The programme showcases celebrities from across the region and has all the lights and stage glamour of a high-production variety show on HD primetime state television - obviously.
Despite a star-studded roster of contestants including Hong Kong canto-pop singer Charlene Choi Cheuk-yin, South Korean K-pop star Chae Yeon and mainland singer Abao, as well as national diving champion-turned-actor Tian Liang as a “consultant”, the show hasn't impressed.
Right off the bat, celebrities criticised the show as a form of exploitation and for putting contestants in danger - especially after the pilot episode featured 64-year-old actor Niu Qun performing a daring three-story dive, feet-first. Injuries were common. Choi reportedly injured her back during training, and Chae allegedly perforated an ear drum.

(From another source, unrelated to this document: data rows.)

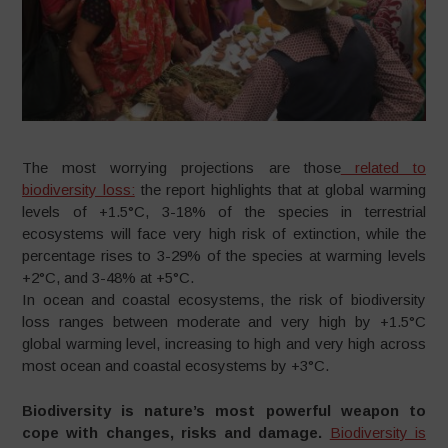
The most worrying projections are those
related to
biodiversity loss:
the report highlights that at global warming
levels of +1.5°C, 3-18% of the species in terrestrial
ecosystems will face very high risk of extinction, while the
percentage rises to 3-29% of the species at warming levels
+2°C, and 3-48% at +5°C.
In ocean and coastal ecosystems, the risk of biodiversity
loss ranges between moderate and very high by +1.5°C
global warming level, increasing to high and very high across
most ocean and coastal ecosystems by +3°C.
Biodiversity is nature’s most powerful weapon to
cope with changes, risks and damage.
Biodiversity is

“Artists and singers are not athletes. How is it possible that they can just receive a few lessons and compete in a sport that requires so much professional training? Diving from 10 metres high is way too dangerous!” said Hong Kong singer Denise Ho Wan-si on Sina Weibo.
“How do the artists’ agents agree to this stunt show, I really do not know,” wrote another weibo user.
Then there was the overall quality of the show. A scathing commentary in the Beijing News called the show an “extravagant waste of money” which failed to contribute anything new or innovative to the mainland’s long list of cookie-cutter variety shows rehashed from the West, Taiwan and Hong Kong.
Like the popular Voice of China – essentially modelled off American Idol/X Factor-esque singing shows as well as Taiwan’s hit One Million Star – Celebrity Splash is based on Dutch forerunner Sterren Springen, and its US/British versions Splash!
The Beijing News editorial criticised the show for its lacklustre entertainment value, while the actual focus of the show – the diving – comprised only a few minutes of the entire episode.
Buying the rights to a franchise that Britain’s The Telegraph dubbed “utterly dreadful television” and The Guardian “utterly awful” was probably not the best sign. But ZJSTV probably picked up the show for other reasons. Diving has deeper meaning in China.
Like basketball is to the US and soccer is to Brazil, diving has long been an Olympic forte for China. In the last three Olympic games, the country has won 30 diving medals, 18 of which were gold. China has become the top performing country at the sport.
China Celebrity Splash is unlikely to be a boon for the sport or the country’s shortfall in global cultural capital.
Perhaps the only good coming from the show would be its pledge, in co-operation with China Women’s Development Foundation, to solve water pollution problems in western regions of the country.
Every point a contestant recieves from a judge, 1,000 yuan (HK$1,200) will be donated to the cause, according to ZJSTV. On each day of a given contest, one weibo post or repost about the show by viewers would translate to a 1-yuan donation to rural primary schools "to solve their water safety problems", the network said.
But given the show's negative reviews and the current sorry state of China’s environmental problems, I wouldn't hold my breath that there will be any impact.